They speed up and call it the next G?
The 3GPP (3rd Generation Partnership Project), together with the ITU (International Telecommunication Union in Geneva, Switzerland) are instrumental in creating the rules for communications, together with some key contributors include companies like half a dozen smartphone companies which I will not mention here so as not to make advertisement.
They establish the rules by which the next generation communication standards should apply and what new technology the new standard should contain.
Current predictions suggest that 6G is somewhere in the region of eight years away.

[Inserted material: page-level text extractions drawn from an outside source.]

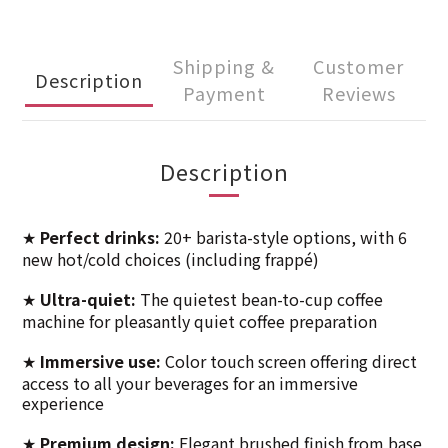
Shipping &
Customer
Description
Payment
Reviews
Description
Perfect drinks:
20+ barista-style options, with 6
★
new hot/cold choices (including frappé)
Ultra-quiet:
The quietest bean-to-cup coffee
★
machine for pleasantly quiet coffee preparation
Immersive use:
Color touch screen offering direct
★
access to all your beverages for an immersive
experience
Premium design:
Elegant brushed finish from base
★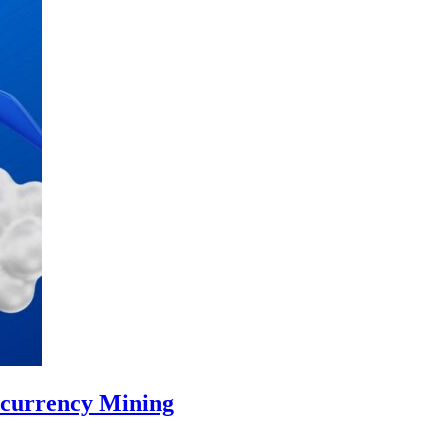
ocurrency Mining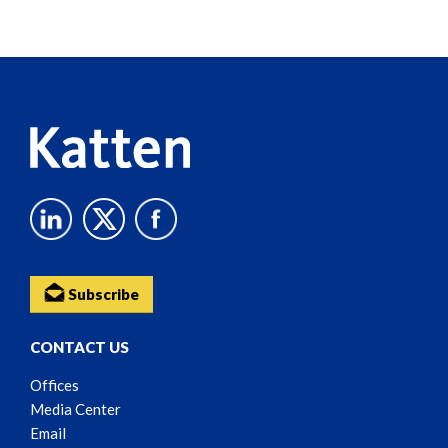
Screen
Reader
Content
Subscribe
CONTACT US
Offices
Media Center
Email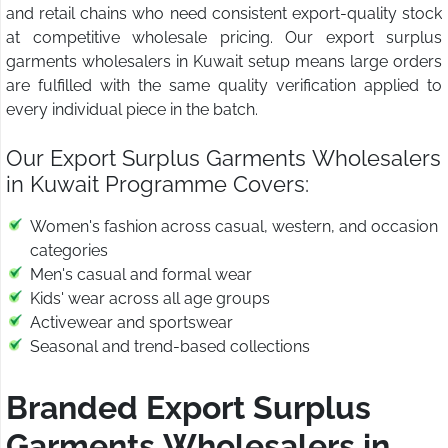
and retail chains who need consistent export-quality stock
at competitive wholesale pricing. Our export surplus
garments wholesalers in Kuwait setup means large orders
are fulfilled with the same quality verification applied to
every individual piece in the batch.
Our Export Surplus Garments Wholesalers
in Kuwait Programme Covers:
Women's fashion across casual, western, and occasion
categories
Men's casual and formal wear
Kids' wear across all age groups
Activewear and sportswear
Seasonal and trend-based collections
Branded Export Surplus
Garments Wholesalers in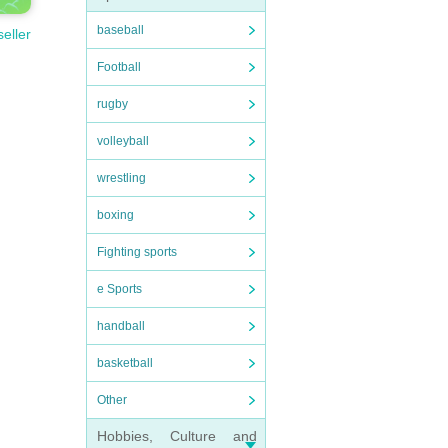
baseball
seller
Football
rugby
volleyball
wrestling
boxing
Fighting sports
e Sports
handball
basketball
Other
Hobbies, Culture and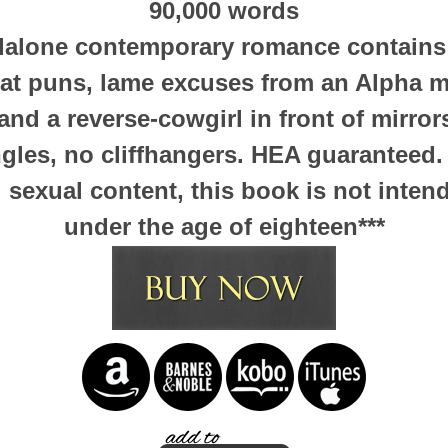
90,000 words
ndalone contemporary romance contains 
at puns, lame excuses from an Alpha 
nd a reverse-cowgirl in front of mirror
ngles, no cliffhangers. HEA guaranteed.
sexual content, this book is not inten
under the age of eighteen***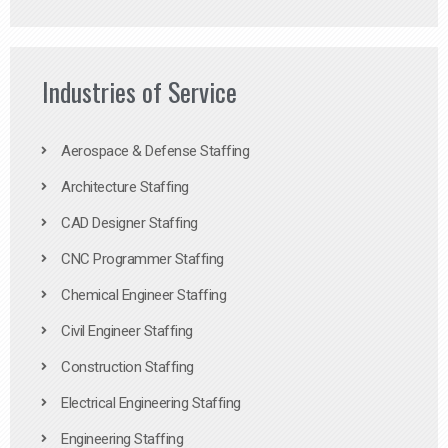
Industries of Service
Aerospace & Defense Staffing
Architecture Staffing
CAD Designer Staffing
CNC Programmer Staffing
Chemical Engineer Staffing
Civil Engineer Staffing
Construction Staffing
Electrical Engineering Staffing
Engineering Staffing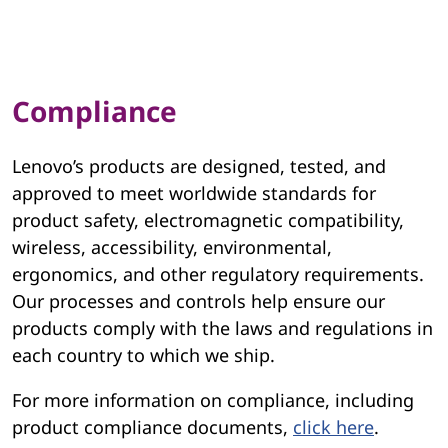
Compliance
Lenovo’s products are designed, tested, and
approved to meet worldwide standards for
product safety, electromagnetic compatibility,
wireless, accessibility, environmental,
ergonomics, and other regulatory requirements.
Our processes and controls help ensure our
products comply with the laws and regulations in
each country to which we ship.
For more information on compliance, including
product compliance documents,
click here
.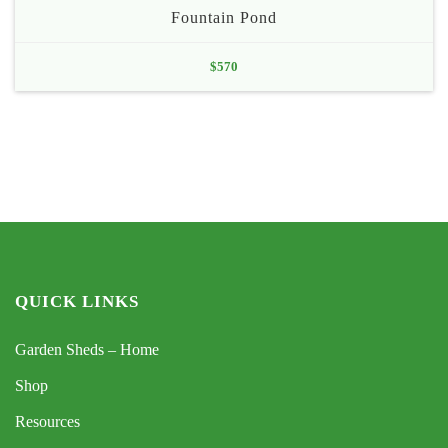
Fountain Pond
$
570
QUICK LINKS
Garden Sheds – Home
Shop
Resources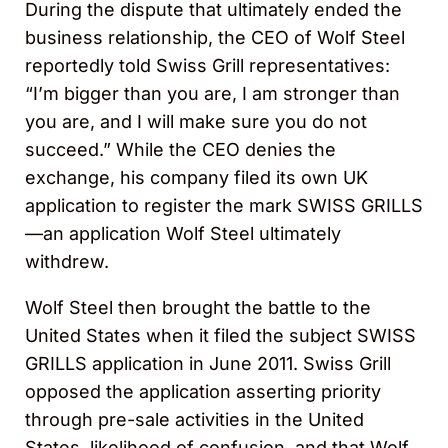
During the dispute that ultimately ended the
business relationship, the CEO of Wolf Steel
reportedly told Swiss Grill representatives:
“I’m bigger than you are, I am stronger than
you are, and I will make sure you do not
succeed.” While the CEO denies the
exchange, his company filed its own UK
application to register the mark SWISS GRILL
S
—an application Wolf Steel ultimately
withdrew.
Wolf Steel then brought the battle to the
United States when it filed the subject SWISS
GRILLS application in June 2011. Swiss Grill
opposed the application asserting priority
through pre-sale activities in the United
States, likelihood of confusion, and that Wolf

Early commercial deployment has been estimated at either 2028 or 2029, followed by a wider rollout sometime after 2030.
@sueshe
Good answer!
It's also helpful to know that the goal of moving from 4G to 5G wasn't to increase speed - though it did increase it some - the main goal was to be able to support FAR more users than 3G and 4G were designed to handle. 5G effectively replaced 3G (and in some cases also 2G), and is able to make MUCH more efficient usage of the frequency spectrum than 3G could, which means the same radio frequencies can now handle far more users.
This was vitally important because there's a huge and quickly growing number of Internet-connected cars, robots, drones, and many other things that depend on mobile data connectivity. If we'd have stayed on 3G, not only would the connections be slower, but we'd have literally run out of the capability to add new devices to the network already.
Think about what happens when the average person goes from having 1 (or even just a fraction of one) Internet connection (because multiple people are sharing a single home connection) to having 4 or 5 separate connections - that causes an exponential growth in connections that need to be supported.
Gary
I appreciate the double meaning with your username. And the answer for tech is basically the thought leaders of the industry dictating the terminology. Some if it is irrelevant.
They use western scales like EGBDF. It's good they don't have flats and sharps like they used to!